I use Arch (btw) because it’s easy, simple, and beginner friendly
Absolutely lost in Windows, nothing ever works, and the documentation isn’t laid out well. Support is just sfc /scannow
This is why windows is here for a few games and Linux is for everything else.
I think that’s being a bit unfair to Windows. Some of its keyboard shortcuts are stupid, but it does have them. When it doesn’t, the problem is the application.
Some of the legacy keyboard shortcuts still survive to this day.
I live by Windows+R for the run dialogue.
If you populate %userprofile% with shortcuts named after keywords to your commonly used apps (eg fire.lnk for Firefox) then you can just slap Windows+R, type fire, Enter.
I haven’t run into the problem of people not being able to use a mouse - but I’ve found that very few young people are able to tell if something is saved on their own computer or being accessed over the internet. Saving or downloading files is not something they are familiar with. (Which I suppose is because a lot of modern software makes cloud stuff so silky smooth that people don’t notice it.)
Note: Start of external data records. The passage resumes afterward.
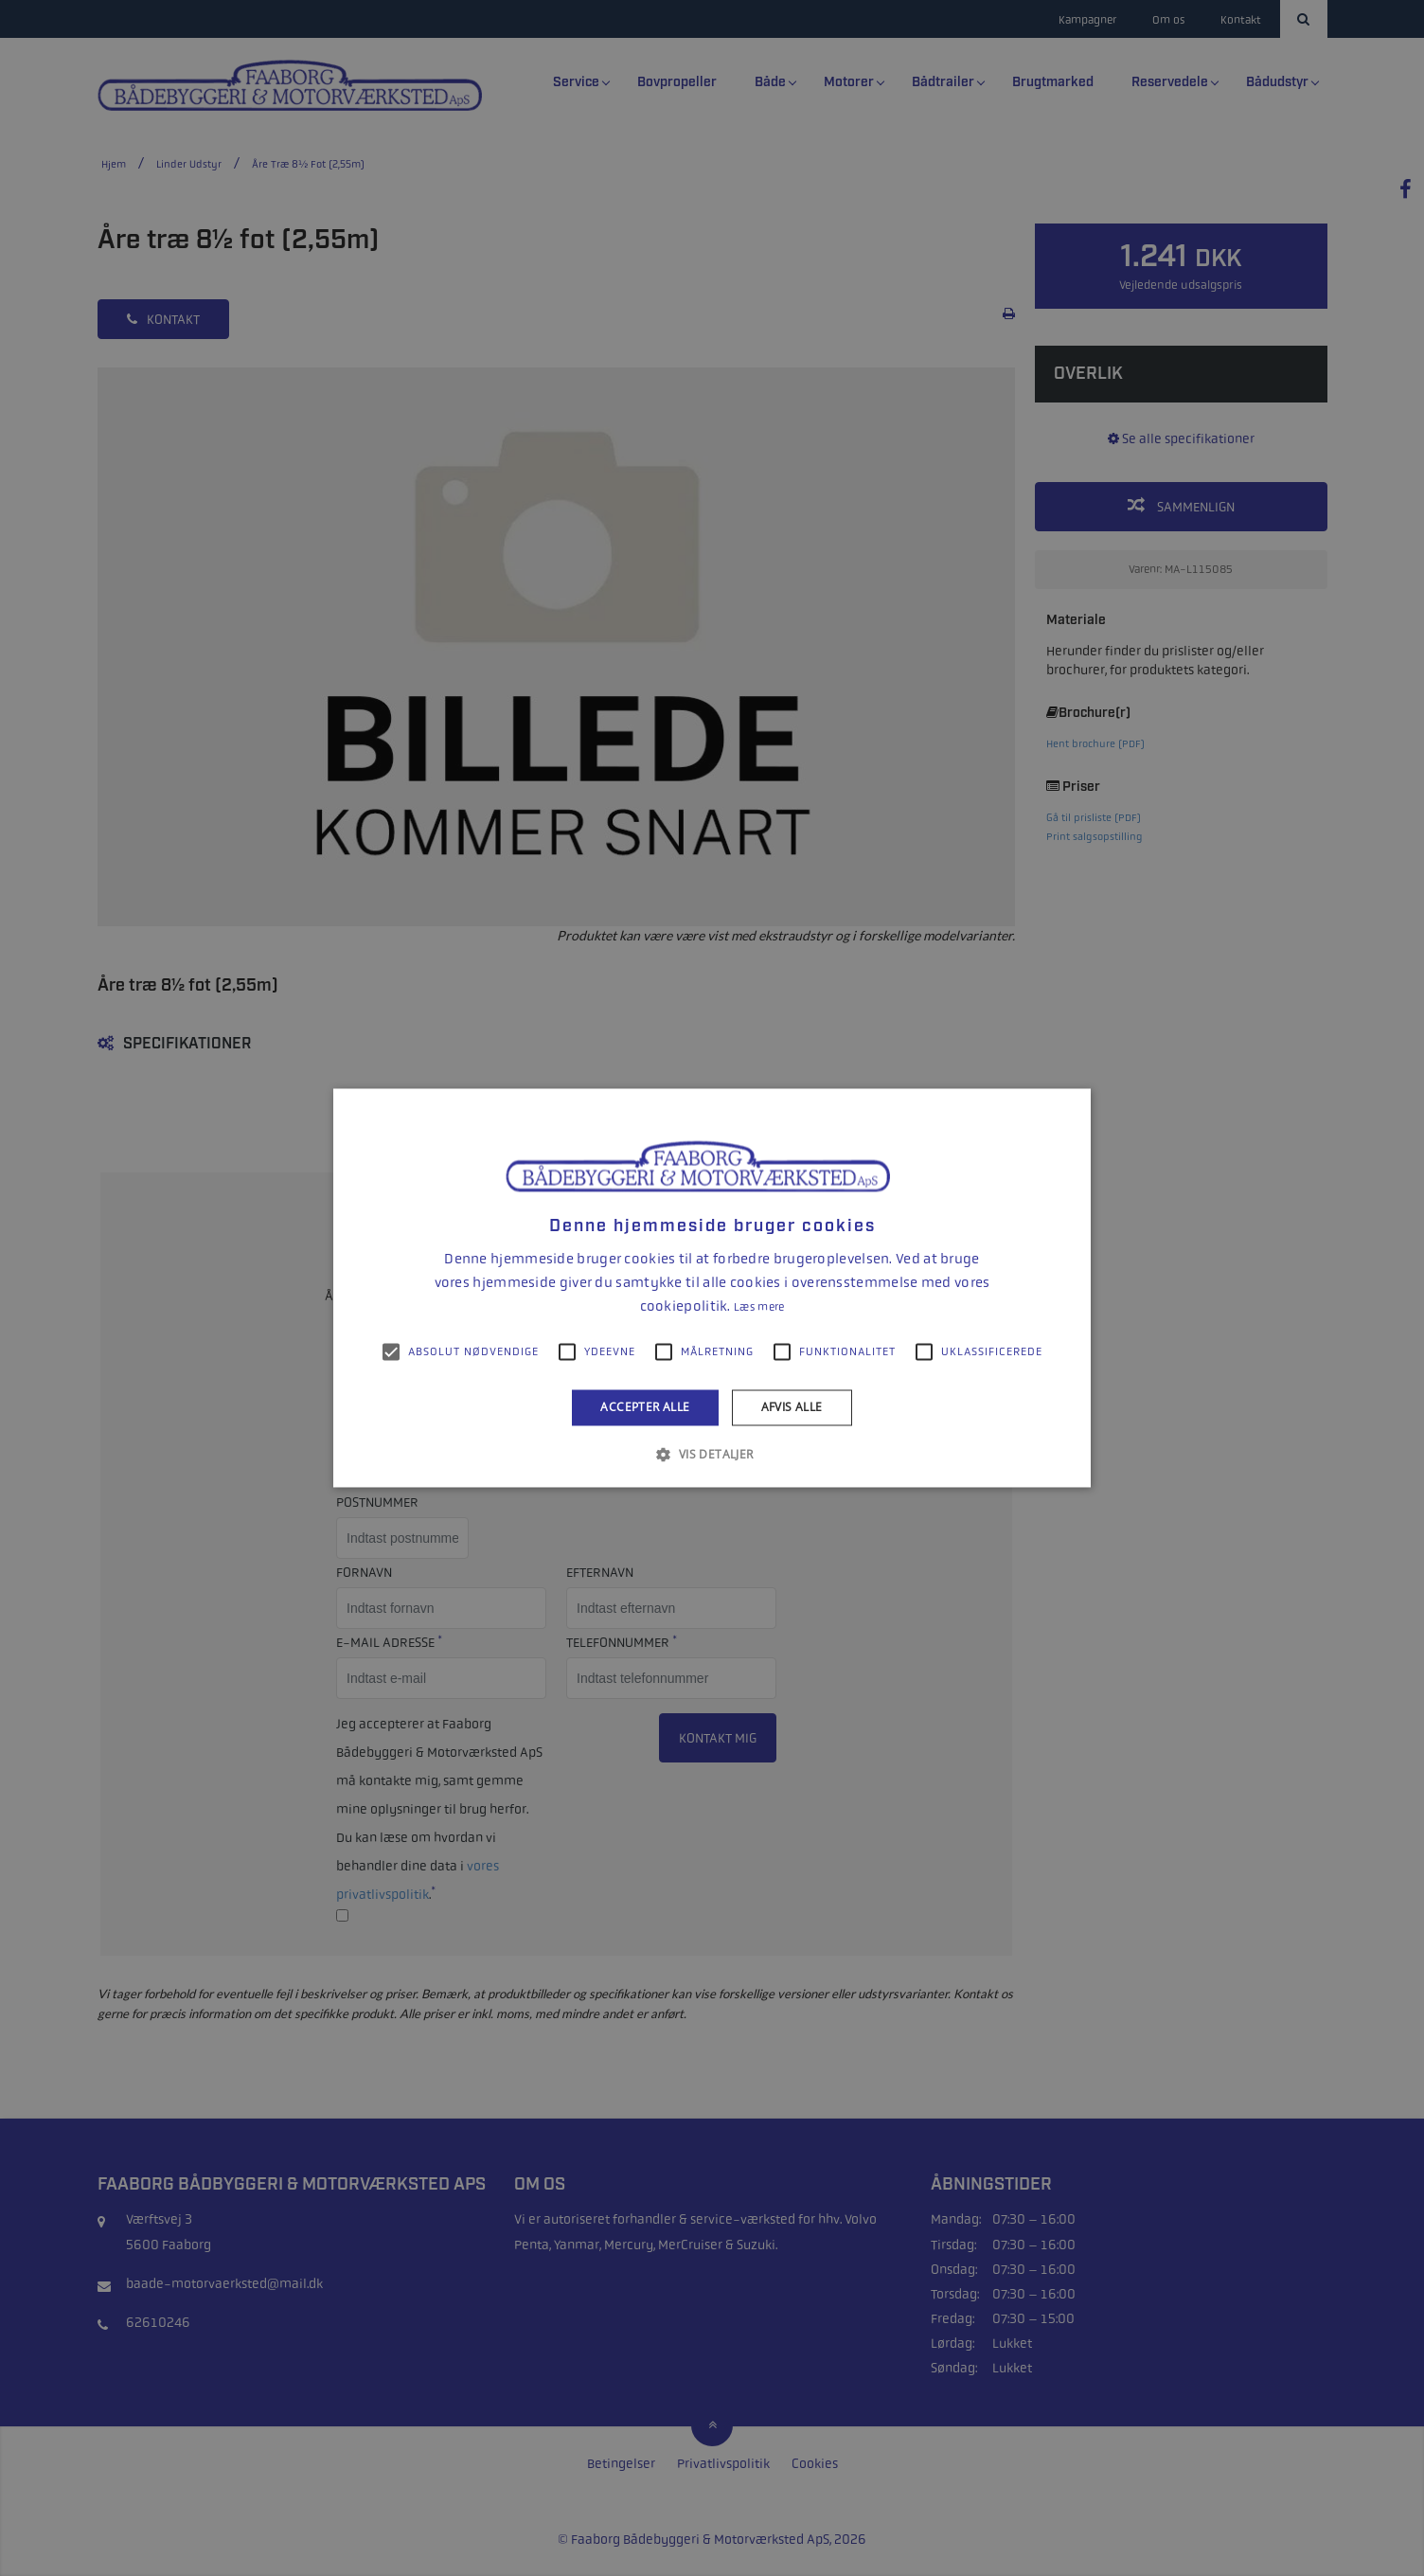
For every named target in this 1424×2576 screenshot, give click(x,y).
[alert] (712, 1288)
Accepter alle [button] (644, 1407)
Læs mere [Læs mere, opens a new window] (759, 1307)
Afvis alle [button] (792, 1407)
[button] (711, 1454)
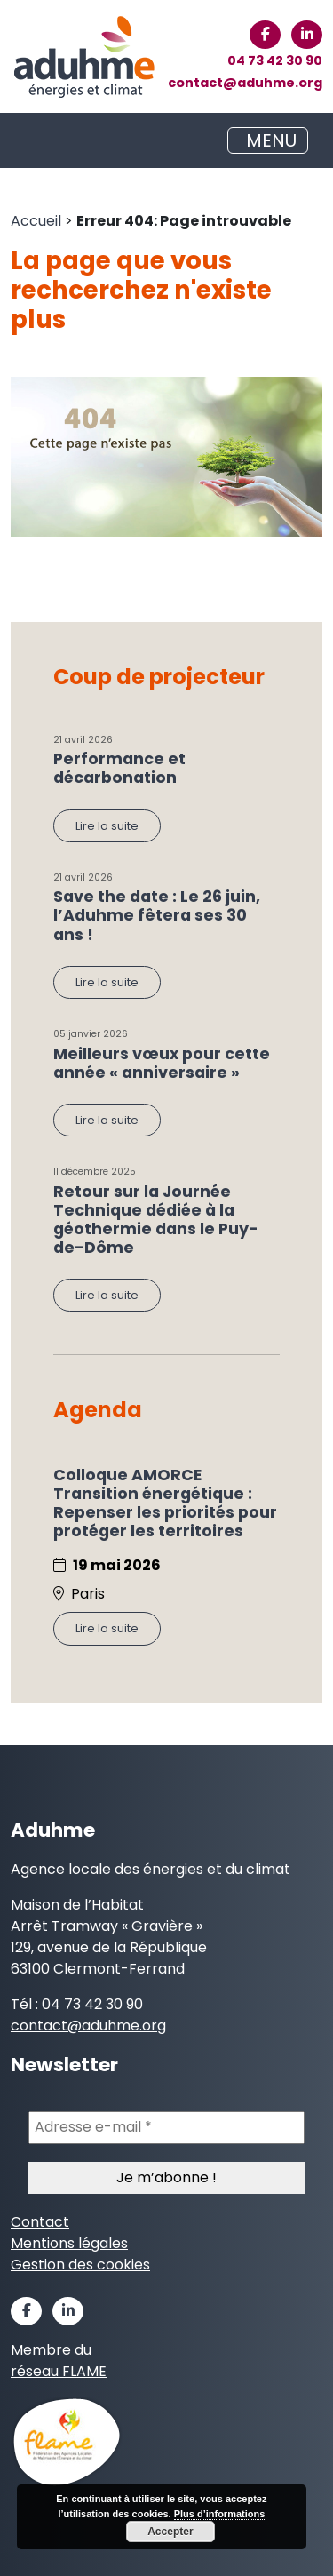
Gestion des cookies (80, 2264)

Late GenX (really, between X and Millennial): we expected everyone after us to understand tech. Nope.
Computer natives are millennials. In due time, millennials will be what cobol programmers are in the coding world.
“On you want your recycle bin emptied? Yeah, thats gonna cost you.”GenX. We started with nothing and went from there.
I still know my way around autoexec.bat and config.sys
I had my hard earned ZX81 thankyouverymuch.
Well, now that I think about it you’re right, before that there was absolutely utterly nothing at all.
Finally some gen X representation!
On you want your recycle bin emptied? Yeah, thats gonna cost you.